As a use case, we will use a churning problem, where, based on historical churning data, a classification model should be designed and trained to predit customers churn in a telecommunicaton company.
The data used (found in the data folder) is sampled from the churning dataset.
Each row represents a customer, each column contains that customer’s attributes, and the target column "churn".
Part of the data is withheld for evaluation purposes.
Submit the commented code (A python notebook would be ideal) including explanations on choices made. Also submit all necessary codes and files used for deplyement.
There is no right or wrong, the submission will be evaluated more on the general understanding of machine learning along the CRISP-MD process, than on the prediction accuracy (though a good ML will result in a adequate prediction accuracy) The main focus of the evaluation will be around the following points:
- Quality of the resulting algorithm (i.e. feature engineering and classification model):
An algorithm that demonstrates clear understanding of the the approach taken and the tools used, and results in good prediction evaluation metrics.
- Model deployment, accessibility and scalability:
Online accessibility and scalability of the model using a tool of your choice (e.g. flask, cloud computing platforms, etc).
Regardless of the approach tacken, the deployed product should be accessible by a third party, either via a standalone package or an API endpoint.

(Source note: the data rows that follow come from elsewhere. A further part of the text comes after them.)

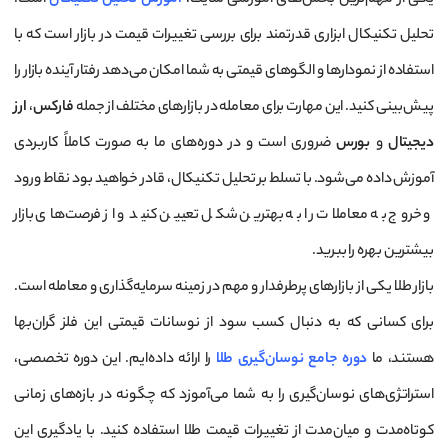
تحلیل تکنیکال ابزاری قدرتمند برای بررسی تغییرات قیمت در بازار است که با
استفاده از نمودارها و الگوهای قیمتی به شما امکان می‌دهد رفتار آینده بازار را
پیش‌بینی کنید. این مهارت برای معامله در بازارهای مختلف از جمله
فارکس
،
ارز
دیجیتال
و
بورس
ضروری است و در دوره‌های ما به صورت کاملاً کاربردی
آموزش داده می‌شود. با تسلط بر تحلیل تکنیکال، قادر خواهید بود نقاط ورود
و خروج به معاملات را به بهترین شکل تعیین کنید و از فرصت‌های بازار
بیشترین بهره را ببرید.
بازار طلا یکی از بازارهای پرطرفدار و مهم در زمینه سرمایه‌گذاری و معامله است.
برای کسانی که به دنبال کسب سود از نوسانات قیمتی این فلز گران‌بها
هستند، ما
دوره جامع نوسان‌گیری طلا
را ارائه داده‌ایم. این دوره تخصصی،
استراتژی‌های نوسان‌گیری را به شما می‌آموزد که چگونه در بازه‌های زمانی
کوتاه‌مدت و میان‌مدت از تغییرات قیمت طلا استفاده کنید. با یادگیری این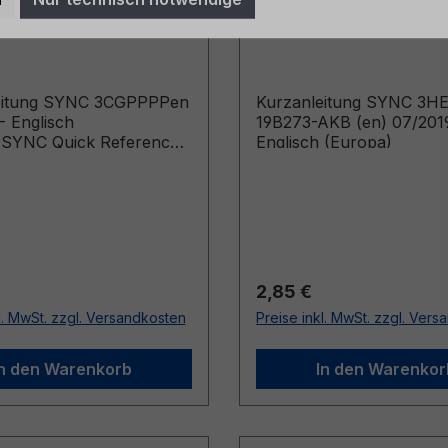
en 03/2018 -
19B273-AKB (en) 07/2
h (Europa)
Englisch (Europa)
eitung SYNC 3CGPPPPen
Kurzanleitung SYNC 3H
- Englisch
19B273-AKB (en) 07/201
)SYNC Quick Reference
Englisch (Europa)
ehicles Built From:
18)
r Preis:
Regulärer Preis:
2,85 €
l. MwSt. zzgl. Versandkosten
Preise inkl. MwSt. zzgl. Ver
In den Warenkorb
In den Warenkor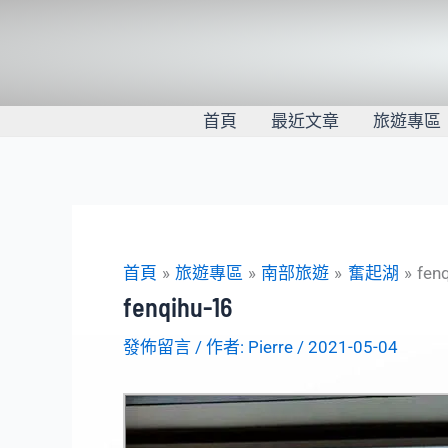
跳
至
主
要
內
首頁
最近文章
旅遊專區
容
首頁
旅遊專區
南部旅遊
奮起湖
fen
fenqihu-16
發佈留言
/ 作者:
Pierre
/
2021-05-04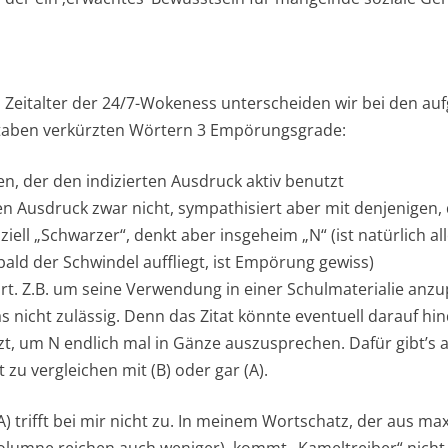
italter der 24/7-Wokeness unterscheiden wir bei den aufg
staben verkürzten Wörtern 3 Empörungsgrade:
gen, der den indizierten Ausdruck aktiv benutzt
en Ausdruck zwar nicht, sympathisiert aber mit denjenigen, 
ziell „Schwarzer“, denkt aber insgeheim „N“ (ist natürlich all
ald der Schwindel auffliegt, ist Empörung gewiss)
 Wort. Z.B. um seine Verwendung in einer Schulmaterialie an
as nicht zulässig. Denn das Zitat könnte eventuell darauf h
t, um N endlich mal in Gänze auszusprechen. Dafür gibt’s a
 zu vergleichen mit (B) oder gar (A).
(A) trifft bei mir nicht zu. In meinem Wortschatz, der aus m
Kolumne reichen auch weniger), kommt „Kameltreiber“ nicht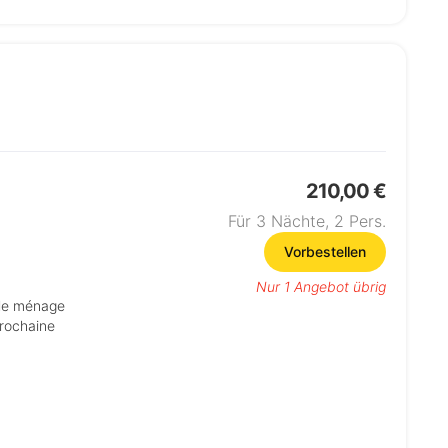
210,00 €
Für 3 Nächte,
2
Pers.
Vorbestellen
Nur 1 Angebot übrig
prochaine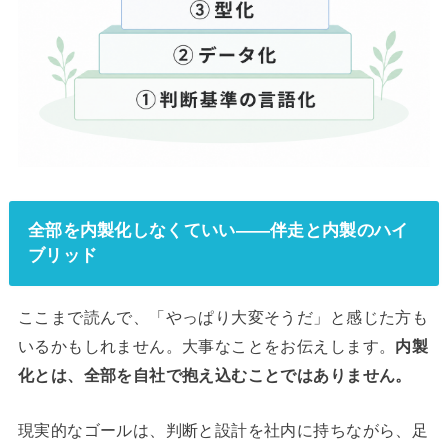
全部を内製化しなくていい——伴走と内製のハイ
ブリッド
ここまで読んで、「やっぱり大変そうだ」と感じた方も
いるかもしれません。大事なことをお伝えします。
内製
化とは、全部を自社で抱え込むことではありません。
現実的なゴールは、判断と設計を社内に持ちながら、足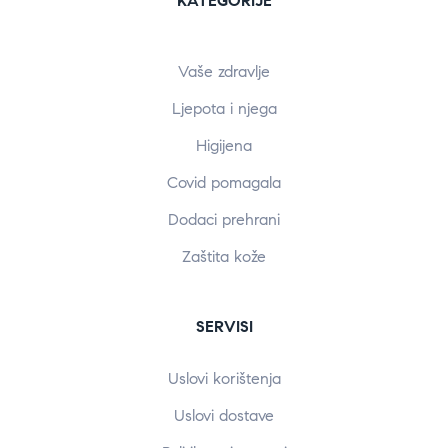
KATEGORIJE
Vaše zdravlje
Ljepota i njega
Higijena
Covid pomagala
Dodaci prehrani
Zaštita kože
SERVISI
Uslovi korištenja
Uslovi dostave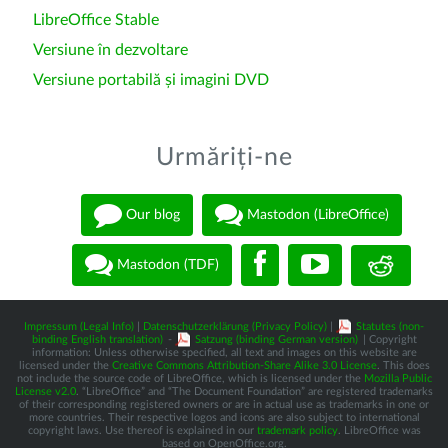
LibreOffice Stable
Versiune în dezvoltare
Versiune portabilă și imagini DVD
Urmăriți-ne
Our blog
Mastodon (LibreOffice)
Mastodon (TDF)
Impressum (Legal Info)
|
Datenschutzerklärung (Privacy Policy)
|
Statutes (non-
binding English translation)
-
Satzung (binding German version)
| Copyright
information: Unless otherwise specified, all text and images on this website are
licensed under the
Creative Commons Attribution-Share Alike 3.0 License
. This does
not include the source code of LibreOffice, which is licensed under the
Mozilla Public
License v2.0
. “LibreOffice” and “The Document Foundation” are registered trademarks
of their corresponding registered owners or are in actual use as trademarks in one or
more countries. Their respective logos and icons are also subject to international
copyright laws. Use thereof is explained in our
trademark policy
. LibreOffice was
based on OpenOffice.org.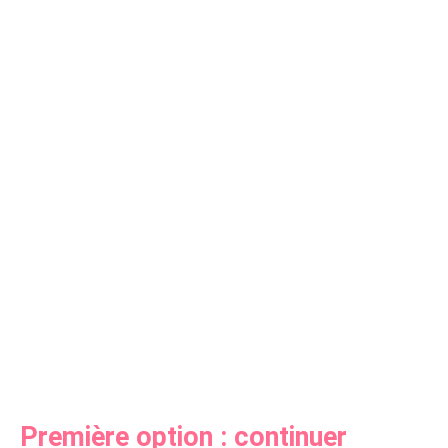
Première option : continuer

The deployed product should take unlabled data and return the classification result.
Note:
Preferably work through all steps of the CRISP-DM process including the deployemnt. In case you are not familiar with deployment of machine learning algorithm, focus on the algortihm only. Similarly if you have a strong machine learning background, focus on the deployment architecure. In this case, a simple classification algorithm will suffice.